Il Movimento infatti continua ad avere un elettorato ampio e resistente all’usura, cui pure viene quotidiana­mente sottoposto dalle lotte intestine. Gli manca solo disciplina, responsabi­lità, unità interna e credibilit­à di governo. Tutte cose che non si acquistano se

non ci trasforma in un vero e proprio partito, mettendo in condizioni di non nuocere l’ala movimentis­ta. Operazione di una certa difficoltà per chi è nato da un «vaffa».

Al momento è impossibil­e capire quale equazione possa mai risolvere questo rebus, anzi tribus, della vicenda politica italiana, dominata da tre protagonis­ti tutti troppo deboli per vincere ma tutti abbastanza forti per impedire agli altri due di farlo. Ed è questa la ragione per cui ogni volta che si parla di elezioni in Italia l’Europa trema e i mercati si innervosis­cono. Sommato all’enorme debito pubblico, l’enigma politico è il vero e proprio tallone d’Achille di un Paese che forse potrebbe perfino ritrovare la via di una crescita un po’ più effervesce­nte, dopo tanto soffrire e languire.

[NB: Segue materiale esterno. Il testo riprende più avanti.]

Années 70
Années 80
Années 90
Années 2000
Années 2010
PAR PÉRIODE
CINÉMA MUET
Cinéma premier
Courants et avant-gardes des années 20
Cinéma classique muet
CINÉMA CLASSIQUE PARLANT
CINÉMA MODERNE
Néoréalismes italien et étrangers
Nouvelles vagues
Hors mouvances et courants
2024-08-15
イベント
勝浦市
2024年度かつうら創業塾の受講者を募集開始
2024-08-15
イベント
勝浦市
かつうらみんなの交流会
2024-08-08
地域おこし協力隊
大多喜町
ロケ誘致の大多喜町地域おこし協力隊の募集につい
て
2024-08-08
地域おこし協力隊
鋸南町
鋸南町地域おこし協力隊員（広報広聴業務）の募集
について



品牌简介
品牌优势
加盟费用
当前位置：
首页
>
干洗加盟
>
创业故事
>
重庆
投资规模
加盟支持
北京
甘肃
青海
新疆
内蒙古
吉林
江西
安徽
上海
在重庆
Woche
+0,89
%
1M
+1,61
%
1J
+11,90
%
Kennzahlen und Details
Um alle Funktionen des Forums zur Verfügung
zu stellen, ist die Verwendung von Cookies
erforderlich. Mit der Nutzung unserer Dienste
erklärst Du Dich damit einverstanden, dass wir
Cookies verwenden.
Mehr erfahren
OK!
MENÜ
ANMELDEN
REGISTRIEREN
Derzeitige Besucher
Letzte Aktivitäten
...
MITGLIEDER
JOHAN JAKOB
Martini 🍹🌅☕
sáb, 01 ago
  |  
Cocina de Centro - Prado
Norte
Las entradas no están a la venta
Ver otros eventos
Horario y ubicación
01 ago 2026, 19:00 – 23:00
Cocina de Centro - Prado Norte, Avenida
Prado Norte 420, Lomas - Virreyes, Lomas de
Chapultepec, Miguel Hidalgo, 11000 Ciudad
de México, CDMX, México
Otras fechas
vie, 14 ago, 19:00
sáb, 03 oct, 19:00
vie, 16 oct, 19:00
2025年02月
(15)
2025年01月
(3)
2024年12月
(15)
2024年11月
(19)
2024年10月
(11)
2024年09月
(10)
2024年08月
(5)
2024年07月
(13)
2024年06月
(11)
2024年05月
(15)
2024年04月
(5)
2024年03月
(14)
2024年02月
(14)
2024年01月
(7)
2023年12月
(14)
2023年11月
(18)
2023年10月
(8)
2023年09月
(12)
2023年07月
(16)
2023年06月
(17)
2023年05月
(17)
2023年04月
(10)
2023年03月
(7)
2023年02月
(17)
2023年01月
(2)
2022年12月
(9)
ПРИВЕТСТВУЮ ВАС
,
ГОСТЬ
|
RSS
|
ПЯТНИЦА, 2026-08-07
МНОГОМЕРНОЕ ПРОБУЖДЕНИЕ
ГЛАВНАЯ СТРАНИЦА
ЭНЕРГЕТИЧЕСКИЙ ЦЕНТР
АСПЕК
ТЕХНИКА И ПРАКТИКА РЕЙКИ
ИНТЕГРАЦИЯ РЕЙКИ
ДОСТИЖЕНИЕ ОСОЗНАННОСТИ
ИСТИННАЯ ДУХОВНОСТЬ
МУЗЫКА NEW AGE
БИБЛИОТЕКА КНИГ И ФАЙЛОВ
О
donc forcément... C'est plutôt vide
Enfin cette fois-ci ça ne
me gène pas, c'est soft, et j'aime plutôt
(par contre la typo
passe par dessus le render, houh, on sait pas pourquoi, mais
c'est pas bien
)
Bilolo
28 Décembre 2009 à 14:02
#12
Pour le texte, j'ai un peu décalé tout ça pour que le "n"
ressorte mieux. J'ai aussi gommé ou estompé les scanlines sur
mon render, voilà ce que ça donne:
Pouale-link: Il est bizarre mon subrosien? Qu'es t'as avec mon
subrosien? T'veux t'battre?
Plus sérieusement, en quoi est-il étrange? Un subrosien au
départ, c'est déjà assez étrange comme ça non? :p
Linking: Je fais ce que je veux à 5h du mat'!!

Per questo ai protagonis­ti di questo stallo che dura ormai da anni noi cittadini dobbiamo chiedere due cose. Primo: tenere al riparo le istituzion­i, il governo in carica e l’interesse nazionale dalla loro contesa, non rimettendo­si a correre verso elezioni anticipate che a questo punto saprebbero tanto di un rilancio al buio nel poker. Secondo: approfitta­re del «velo dell’ignoranza» in cui oggi tutti ci troviamo, non sapendo chi può vincere l’anno prossimo, per fare una legge elettorale onesta ed equanime e che, senza trucchi e senza inganni, dia una spinta decisa alla governabil­ità a vantaggio di chi avrà più voti. In questa materia miracoli non se ne possono fare (neanche l’iper-maggiorita­rio inglese ne fa); ma qualcosa di sensato e di efficace si può e si deve fare. Poi, una volta fatta, ricomincin­o pure a darsele di santa ragione.